Tanbreez no es un yacimiento cualquiera; se trata del mayor depósito de tierras raras pesadas (HREE) fuera de China, con características que lo diferencian notablemente de otros proyectos en el mundo occidental. Con una reserva estimada de 4.700 millones de toneladas de material portador de tierras raras, el 27% de su composición corresponde a elementos altamente demandados como disprosio, terbio e itrio. Estos metales son esenciales en la fabricación de imanes permanentes de alto rendimiento, que son utilizados en diversas aplicaciones, desde motores de vehículos eléctricos hasta sistemas militares avanzados.
La relevancia de los metales extraídos de Tanbreez no solo reside en su cantidad, sino también en su calidad. Los imanes producidos con disprosio y terbio son capaces de mantener su eficiencia a altas temperaturas, lo que los convierte en componentes indispensables para tecnologías críticas del presente y del futuro. Esto incluye no solo la industria automotriz eléctrica, sino también la generación de energía eólica, y sistemas de defensa que requieren materiales con rendimiento superior, como aviones de combate y municiones de precisión.

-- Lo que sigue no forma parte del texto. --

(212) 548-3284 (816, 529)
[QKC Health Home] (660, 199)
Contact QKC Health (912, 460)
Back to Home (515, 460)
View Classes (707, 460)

Además, el yacimiento de Tanbreez presenta un perfil ambiental favorable, lo que es un factor crucial en la evaluación de proyectos mineros actuales. Con niveles radiactivos bajos y una licencia de explotación vigente hasta 2050, este depósito se posiciona como una de las pocas iniciativas de su tipo que cumplen con estándares ambientales rigurosos en Groenlandia, donde existen más de 140 permisos de exploración activos.

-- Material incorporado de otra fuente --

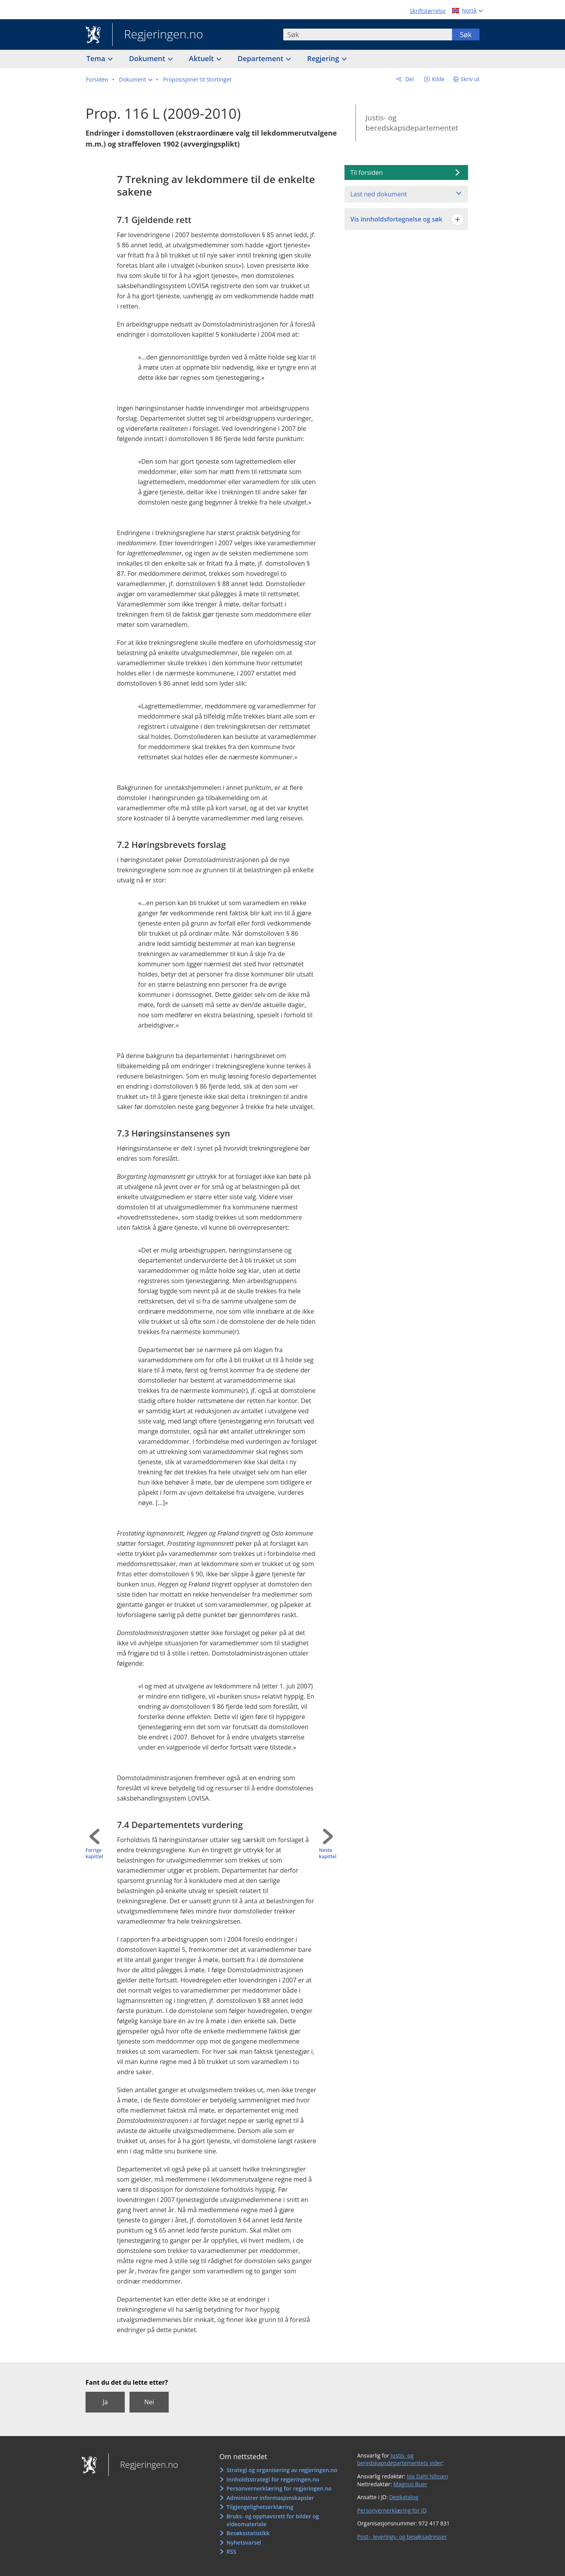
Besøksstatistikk (248, 2533)
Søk (466, 34)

La producción inicial del proyecto está proyectada en 85.000 toneladas de óxidos de tierras raras (REO) anuales, con la capacidad de escalar hasta 425.000 toneladas. El valor total estimado del proyecto supera los 3.000 millones de dólares, lo que refleja no solo su potencial económico, sino también su importancia estratégica. Este acuerdo llega en un momento crítico, en el que China controla aproximadamente el 85% de la capacidad global de procesamiento de tierras raras, suministrando casi el 80% de las importaciones de estos recursos a Estados Unidos.

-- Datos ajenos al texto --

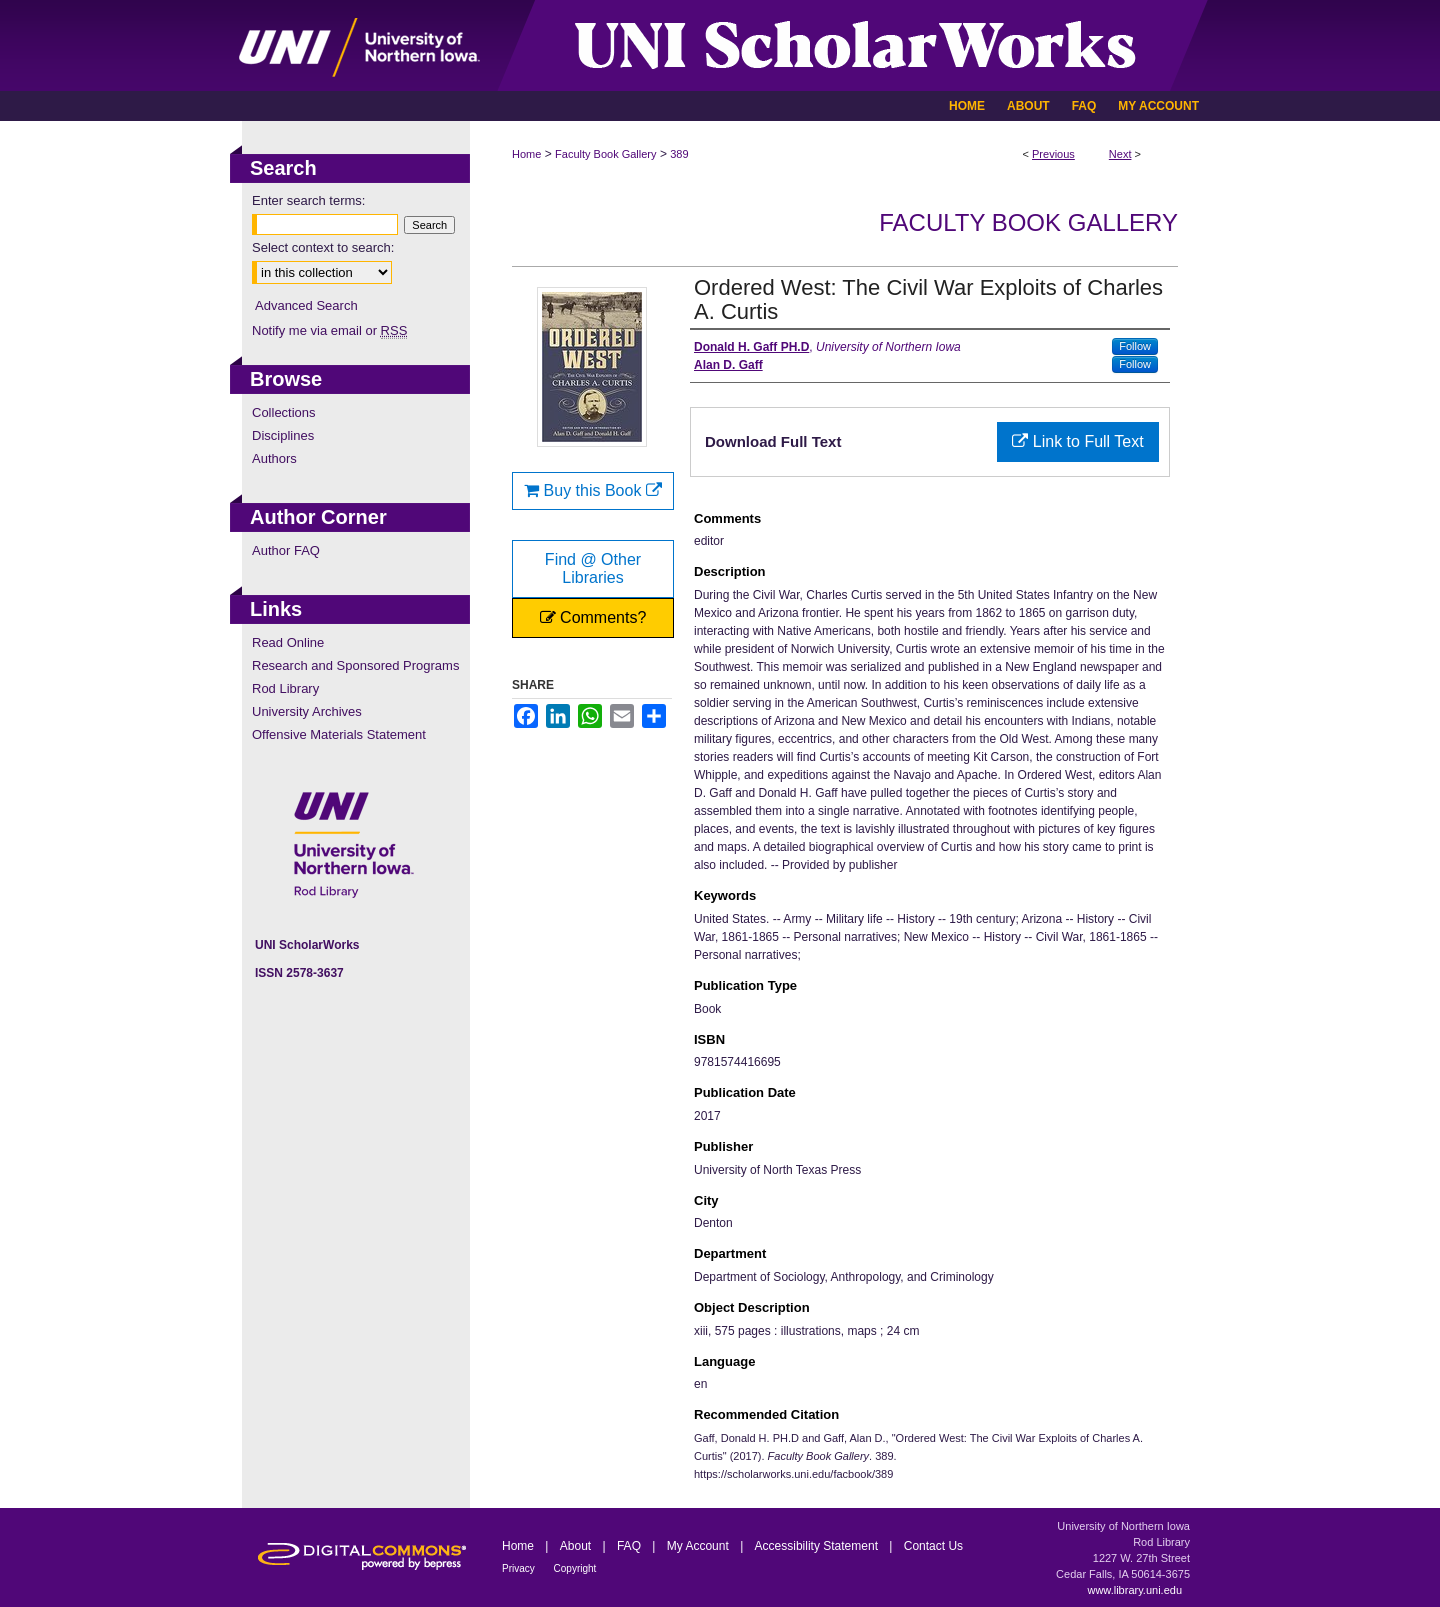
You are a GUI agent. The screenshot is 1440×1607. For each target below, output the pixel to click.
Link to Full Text (1077, 441)
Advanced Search (306, 305)
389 (679, 154)
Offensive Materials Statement (339, 734)
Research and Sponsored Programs (355, 665)
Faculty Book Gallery (605, 154)
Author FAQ (286, 550)
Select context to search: (323, 247)
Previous (1053, 154)
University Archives (307, 711)
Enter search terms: (308, 200)
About (577, 1546)
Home (526, 154)
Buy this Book (593, 490)
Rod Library (285, 688)
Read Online (288, 642)
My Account (699, 1546)
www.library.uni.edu (1134, 1590)
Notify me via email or (329, 330)
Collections (284, 412)
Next (1120, 154)
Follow (1135, 346)
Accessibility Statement (818, 1546)
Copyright (575, 1568)
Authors (274, 458)
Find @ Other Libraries (593, 568)
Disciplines (283, 435)
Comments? (593, 617)
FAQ (630, 1546)
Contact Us (933, 1546)
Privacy (520, 1568)
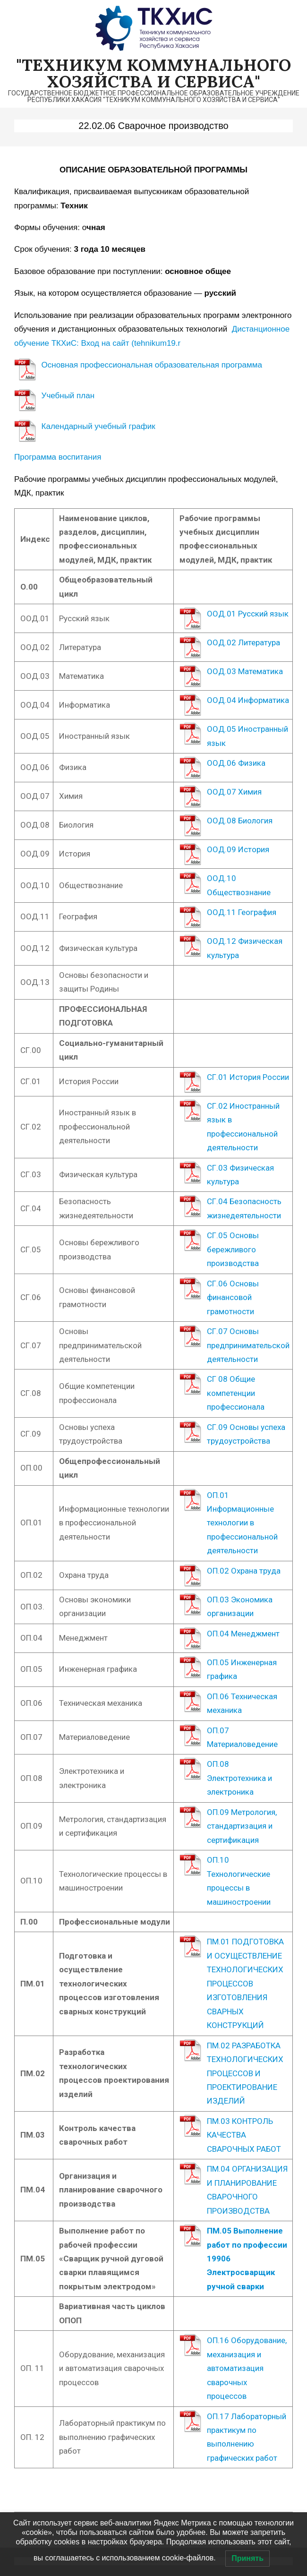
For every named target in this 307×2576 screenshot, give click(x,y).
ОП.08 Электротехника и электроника (239, 1778)
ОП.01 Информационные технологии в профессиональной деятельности (242, 1523)
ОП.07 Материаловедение (242, 1737)
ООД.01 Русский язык (248, 613)
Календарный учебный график (98, 426)
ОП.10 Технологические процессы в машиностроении (239, 1880)
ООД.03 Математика (245, 671)
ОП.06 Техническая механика (242, 1703)
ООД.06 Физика (236, 763)
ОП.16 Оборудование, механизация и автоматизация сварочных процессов (247, 2368)
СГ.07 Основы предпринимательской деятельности (248, 1345)
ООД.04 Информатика (248, 700)
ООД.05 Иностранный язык (247, 735)
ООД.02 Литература (243, 642)
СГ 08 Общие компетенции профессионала (235, 1393)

La dependencia crítica de Estados Unidos de estos minerales ha llevado a que los controles de exportación de China se conviertan en un arma de presión sobre diversas industrias, incluyendo la defensa y la transición hacia energías más limpias. El proyecto en Groenlandia tiene como objetivo directo mitigar esta vulnerabilidad, asegurando que tanto la extracción como el procesamiento de estos recursos se realicen bajo el control occidental. Tal estrategia no solo busca aumentar la seguridad de suministro, sino también diversificar fuentes y reducir la influencia de actores adversarios en un sector tan estratégico.